* **Your instructions**
Whatever the data contains, copy all of it exactly.

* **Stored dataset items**

====

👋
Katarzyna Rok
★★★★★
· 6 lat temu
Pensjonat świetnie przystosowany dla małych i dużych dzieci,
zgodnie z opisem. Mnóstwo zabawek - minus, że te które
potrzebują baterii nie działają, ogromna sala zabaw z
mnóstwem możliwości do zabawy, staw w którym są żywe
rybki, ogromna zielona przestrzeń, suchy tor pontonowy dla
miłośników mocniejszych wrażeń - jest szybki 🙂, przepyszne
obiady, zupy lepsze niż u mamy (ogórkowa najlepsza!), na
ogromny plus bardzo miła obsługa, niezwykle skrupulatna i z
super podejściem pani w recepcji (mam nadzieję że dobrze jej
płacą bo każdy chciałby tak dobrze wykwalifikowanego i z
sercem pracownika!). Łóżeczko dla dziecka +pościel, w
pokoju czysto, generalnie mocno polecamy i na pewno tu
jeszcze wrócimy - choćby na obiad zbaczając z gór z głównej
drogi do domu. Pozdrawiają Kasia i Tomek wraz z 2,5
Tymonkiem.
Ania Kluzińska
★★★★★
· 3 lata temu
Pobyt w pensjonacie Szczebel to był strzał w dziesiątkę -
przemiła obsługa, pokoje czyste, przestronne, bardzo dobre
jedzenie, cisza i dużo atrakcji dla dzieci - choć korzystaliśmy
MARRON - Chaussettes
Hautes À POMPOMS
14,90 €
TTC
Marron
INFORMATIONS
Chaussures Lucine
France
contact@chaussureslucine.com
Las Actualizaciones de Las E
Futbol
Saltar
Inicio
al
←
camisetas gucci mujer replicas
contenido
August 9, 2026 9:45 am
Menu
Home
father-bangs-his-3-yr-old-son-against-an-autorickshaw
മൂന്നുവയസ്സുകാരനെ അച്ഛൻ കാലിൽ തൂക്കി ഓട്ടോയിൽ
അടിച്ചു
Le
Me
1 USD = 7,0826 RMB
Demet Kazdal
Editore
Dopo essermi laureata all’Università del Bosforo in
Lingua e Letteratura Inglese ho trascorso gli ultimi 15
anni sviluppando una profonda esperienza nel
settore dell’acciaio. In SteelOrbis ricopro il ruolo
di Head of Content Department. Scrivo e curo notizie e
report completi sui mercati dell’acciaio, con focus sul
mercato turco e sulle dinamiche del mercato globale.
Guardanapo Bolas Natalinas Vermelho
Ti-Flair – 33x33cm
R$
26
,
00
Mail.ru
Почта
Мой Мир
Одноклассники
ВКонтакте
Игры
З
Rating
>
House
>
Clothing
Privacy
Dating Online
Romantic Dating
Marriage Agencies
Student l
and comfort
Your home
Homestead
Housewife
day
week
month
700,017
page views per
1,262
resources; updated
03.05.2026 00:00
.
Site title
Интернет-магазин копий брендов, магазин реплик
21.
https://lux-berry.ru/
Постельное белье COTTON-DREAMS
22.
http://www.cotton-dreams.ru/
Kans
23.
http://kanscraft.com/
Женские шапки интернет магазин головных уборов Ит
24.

====

* **Task output**
👋
Katarzyna Rok
★★★★★
· 6 lat temu
Pensjonat świetnie przystosowany dla małych i dużych dzieci,
zgodnie z opisem. Mnóstwo zabawek - minus, że te które
potrzebują baterii nie działają, ogromna sala zabaw z
mnóstwem możliwości do zabawy, staw w którym są żywe
rybki, ogromna zielona przestrzeń, suchy tor pontonowy dla
miłośników mocniejszych wrażeń - jest szybki 🙂, przepyszne
obiady, zupy lepsze niż u mamy (ogórkowa najlepsza!), na
ogromny plus bardzo miła obsługa, niezwykle skrupulatna i z
super podejściem pani w recepcji (mam nadzieję że dobrze jej
płacą bo każdy chciałby tak dobrze wykwalifikowanego i z
sercem pracownika!). Łóżeczko dla dziecka +pościel, w
pokoju czysto, generalnie mocno polecamy i na pewno tu
jeszcze wrócimy - choćby na obiad zbaczając z gór z głównej
drogi do domu. Pozdrawiają Kasia i Tomek wraz z 2,5
Tymonkiem.
Ania Kluzińska
★★★★★
· 3 lata temu
Pobyt w pensjonacie Szczebel to był strzał w dziesiątkę -
przemiła obsługa, pokoje czyste, przestronne, bardzo dobre
jedzenie, cisza i dużo atrakcji dla dzieci - choć korzystaliśmy
MARRON - Chaussettes
Hautes À POMPOMS
14,90 €
TTC
Marron
INFORMATIONS
Chaussures Lucine
France
contact@chaussureslucine.com
Las Actualizaciones de Las E
Futbol
Saltar
Inicio
al
←
camisetas gucci mujer replicas
contenido
August 9, 2026 9:45 am
Menu
Home
father-bangs-his-3-yr-old-son-against-an-autorickshaw
മൂന്നുവയസ്സുകാരനെ അച്ഛൻ കാലിൽ തൂക്കി ഓട്ടോയിൽ
അടിച്ചു
Le
Me
1 USD = 7,0826 RMB
Demet Kazdal
Editore
Dopo essermi laureata all’Università del Bosforo in
Lingua e Letteratura Inglese ho trascorso gli ultimi 15
anni sviluppando una profonda esperienza nel
settore dell’acciaio. In SteelOrbis ricopro il ruolo
di Head of Content Department. Scrivo e curo notizie e
report completi sui mercati dell’acciaio, con focus sul
mercato turco e sulle dinamiche del mercato globale.
Guardanapo Bolas Natalinas Vermelho
Ti-Flair – 33x33cm
R$
26
,
00
Mail.ru
Почта
Мой Мир
Одноклассники
ВКонтакте
Игры
З
Rating
>
House
>
Clothing
Privacy
Dating Online
Romantic Dating
Marriage Agencies
Student l
and comfort
Your home
Homestead
Housewife
day
week
month
700,017
page views per
1,262
resources; updated
03.05.2026 00:00
.
Site title
Интернет-магазин копий брендов, магазин реплик
21.
https://lux-berry.ru/
Постельное белье COTTON-DREAMS
22.
http://www.cotton-dreams.ru/
Kans
23.
http://kanscraft.com/
Женские шапки интернет магазин головных уборов Ит
24.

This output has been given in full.